Friday, May 26, 2006


Zimbabwe rejects UN intervention.

See Mbeki interview

Zimbabwe's government has denied suggestions that the United Nations might play a key role in ending the economic and political crises. Spokesman George Charamba was reacting to remarks by South African President Thabo Mbeki.

A senior UN official said it would be "premature" to talk of UN intervention. Mr Mbeki said a proposed visit by UN Secretary General Kofi Annan to Zimbabwe could help normalise relations between Harare and the West. But Mr Charamba said there were no longer plans for Mr Annan to visit. "I am unaware of any UN intervention on Zimbabwe. Zimbabwe is not a UN issue," he told the state-owned Herald newspaper.

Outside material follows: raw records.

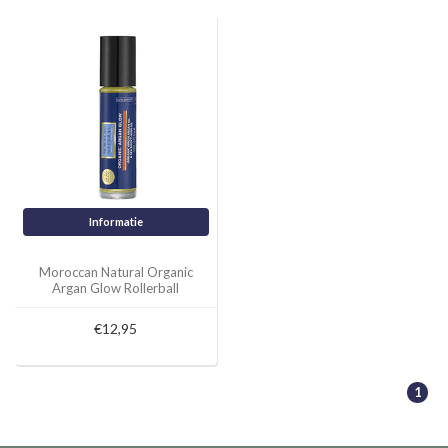
Informatie
Moroccan Natural Organic
Argan Glow Rollerball
€12,95
1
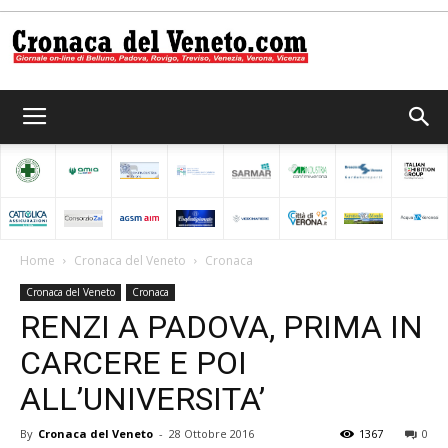
Cronaca
del
Home
Cronaca del Veneto
Cronaca
Cronaca del Veneto
Cronaca
Veneto
RENZI A PADOVA, PRIMA IN
CARCERE E POI
ALL’UNIVERSITA’
By
Cronaca del Veneto
-
28 Ottobre 2016
1367
0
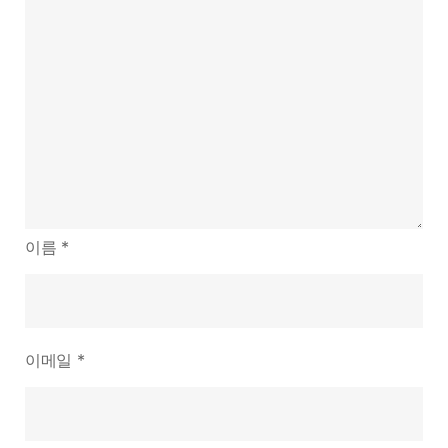
이름
*
이메일
*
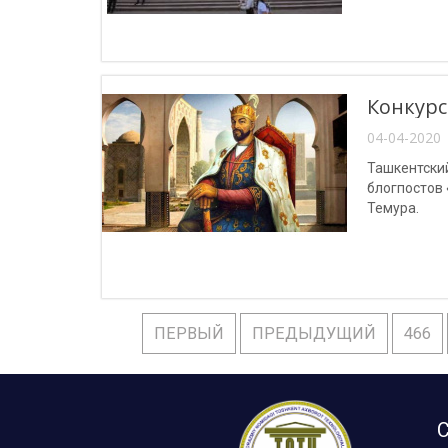
Конкурс
04-04-2020 
Ташкентски
блогпостов
Темура.
ПЕРВЫЙ
ПРЕДЫДУЩИЙ
466
С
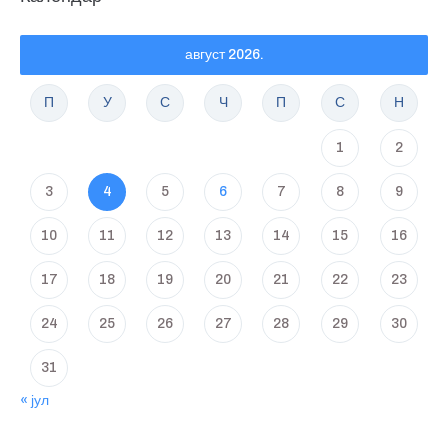
август 2026.
П
У
С
Ч
П
С
Н
1
2
3
4
5
6
7
8
9
10
11
12
13
14
15
16
17
18
19
20
21
22
23
24
25
26
27
28
29
30
31
« јул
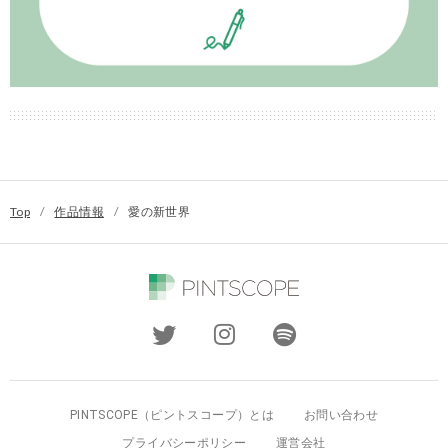
Top
/
作品情報
/
愛の新世界
PINTSCOPE（ピントスコープ）とは
お問い合わせ
プライバシーポリシー
運営会社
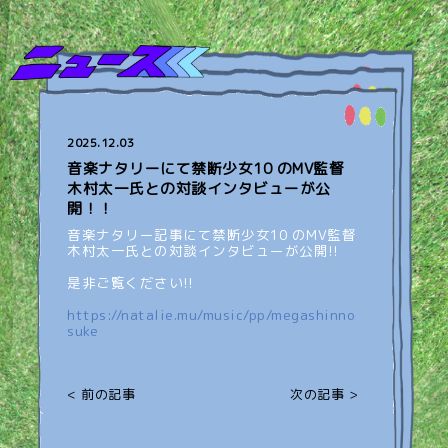
2025.12.03
音楽ナタリーにて禁断少女10 のMV監督
木村太一氏との対談インタビューが公
開！！
音楽ナタリー記事にて禁断少女10 のMV監督
木村太一氏との対談インタビューが公開!!
是非ご覧ください!!
https://natalie.mu/music/pp/megashinno
suke
< 前の記事
次の記事 >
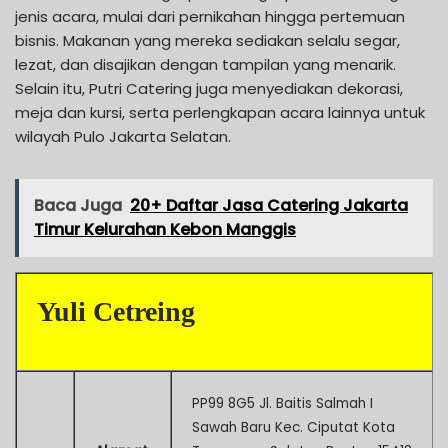
jenis acara, mulai dari pernikahan hingga pertemuan
bisnis. Makanan yang mereka sediakan selalu segar,
lezat, dan disajikan dengan tampilan yang menarik.
Selain itu, Putri Catering juga menyediakan dekorasi,
meja dan kursi, serta perlengkapan acara lainnya untuk
wilayah Pulo Jakarta Selatan.
Baca Juga
20+ Daftar Jasa Catering Jakarta
Timur Kelurahan Kebon Manggis
Yuli Cetreing
PP99 8G5 Jl. Baitis Salmah I
Sawah Baru Kec. Ciputat Kota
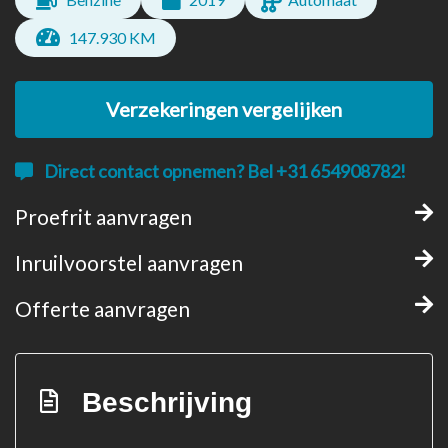
147.930 KM
Verzekeringen vergelijken
Direct contact opnemen? Bel +31 654908782!
Proefrit aanvragen
Inruilvoorstel aanvragen
Offerte aanvragen
Beschrijving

"What I am aware of is a stale invitation, which was extended to the UN secretary-general by President Robert Mugabe at the time of the clean-up operation," he said, referring to last year's programme in which the government destroyed homes and removed informal traders.

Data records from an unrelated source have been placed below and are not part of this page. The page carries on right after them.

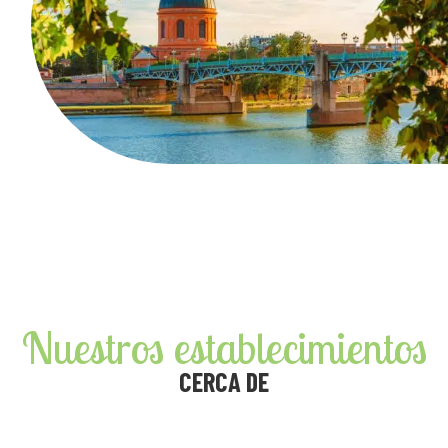
Nuestros establecimientos
CERCA DE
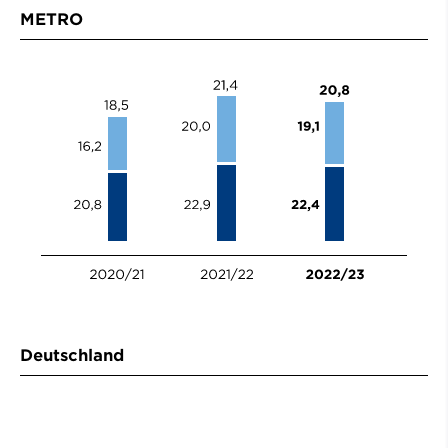
METRO
Deutschland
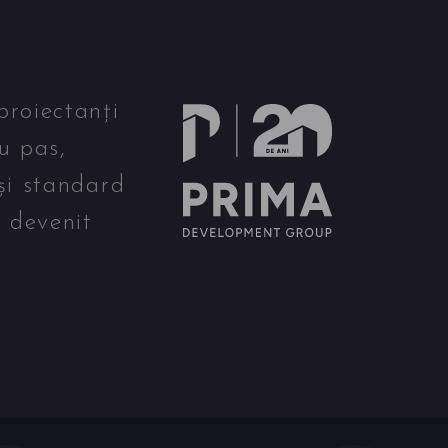
proiectanți
u pas,
și standard
u devenit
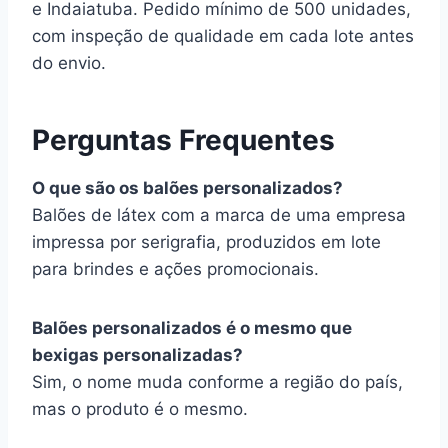
e Indaiatuba. Pedido mínimo de 500 unidades,
com inspeção de qualidade em cada lote antes
do envio.
Perguntas Frequentes
O que são os balões personalizados?
Balões de látex com a marca de uma empresa
impressa por serigrafia, produzidos em lote
para brindes e ações promocionais.
Balões personalizados é o mesmo que
bexigas personalizadas?
Sim, o nome muda conforme a região do país,
mas o produto é o mesmo.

Annual inflation is more than 1,000%. Mr Charamba said Zimbabwe is under illegal sanctions, from the European Union and United States as the result of its land reform programme. "Zimbabwe has had problems with Britain, again related to the land reform programme," he said. "This is a bilateral matter between Britain and Zimbabwe. It's not a UN matter." UN Under Secretary General for Political Affairs Ibrahim Gambari also said there were no plans for the UN to intervene in Zimbabwe.

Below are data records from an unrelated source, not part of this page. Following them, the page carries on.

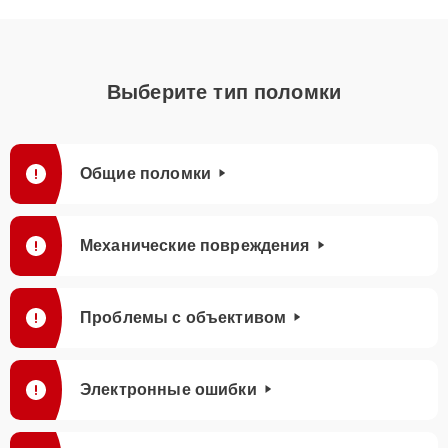
Выберите тип поломки
Общие поломки
Механические повреждения
Проблемы с объективом
Электронные ошибки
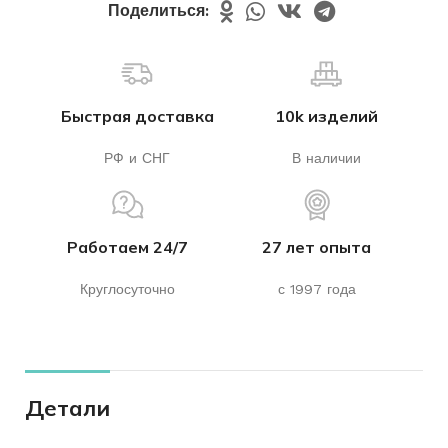
Поделиться:
Быстрая доставка
10k изделий
РФ и СНГ
В наличии
Работаем 24/7
27 лет опыта
Круглосуточно
с 1997 года
Детали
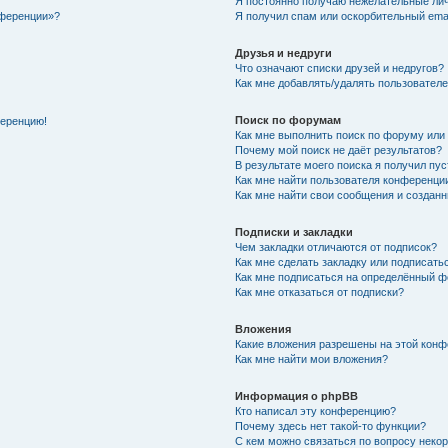
Я постоянно получаю нежелательные ли
нференции»?
Я получил спам или оскорбительный email
Друзья и недруги
Что означают списки друзей и недругов?
Как мне добавлять/удалять пользователе
Поиск по форумам
ференцию!
Как мне выполнить поиск по форуму ил
Почему мой поиск не даёт результатов?
В результате моего поиска я получил пу
Как мне найти пользователя конференци
Как мне найти свои сообщения и создан
Подписки и закладки
Чем закладки отличаются от подписок?
Как мне сделать закладку или подписат
Как мне подписаться на определённый 
Как мне отказаться от подписки?
Вложения
Какие вложения разрешены на этой кон
Как мне найти мои вложения?
Информация о phpBB
Кто написал эту конференцию?
Почему здесь нет такой-то функции?
С кем можно связаться по вопросу неко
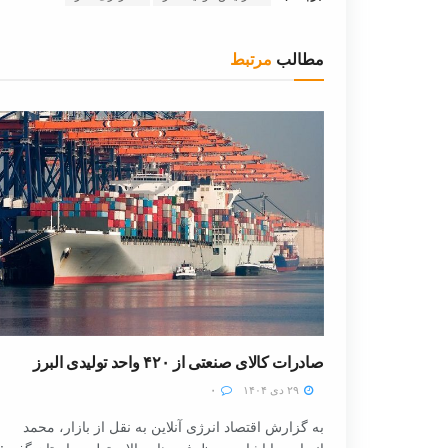
مطالب
مرتبط
صادرات کالای صنعتی از ۴۲۰ واحد تولیدی البرز
۲۹ دی ۱۴۰۴
۰
به گزارش اقتصاد انرژی آنلاین به نقل از بازار، محمد
انصاری با اشاره به ظرفیت‌های بالای تولیدی استان گفت:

"It's premature to talk about any package and certainly even more premature to talk about that package including a possible departure of President Mugabe," Mr Gambari told reporters in New York. Mr Mbeki, in London for talks with UK Prime Minister Tony Blair, on Wednesday criticised British policy on Zimbabwe and defended South Africa's efforts to foster dialogue. He said the world should wait for the outcome of Mr Annan's diplomatic drive. "I think it's best left to them - to the UN and the Zimbabwe government, and hopefully that will produce this outcome so that we remove this particular matter from the international agenda," he said.

Annual inflation is more than 1,000% and many people are struggling to support their families. Many in the west blame the crisis on President Robert Mugabe's policies. He in turn says western countries are sabotaging the economy to remove him from power because of his land reform programme.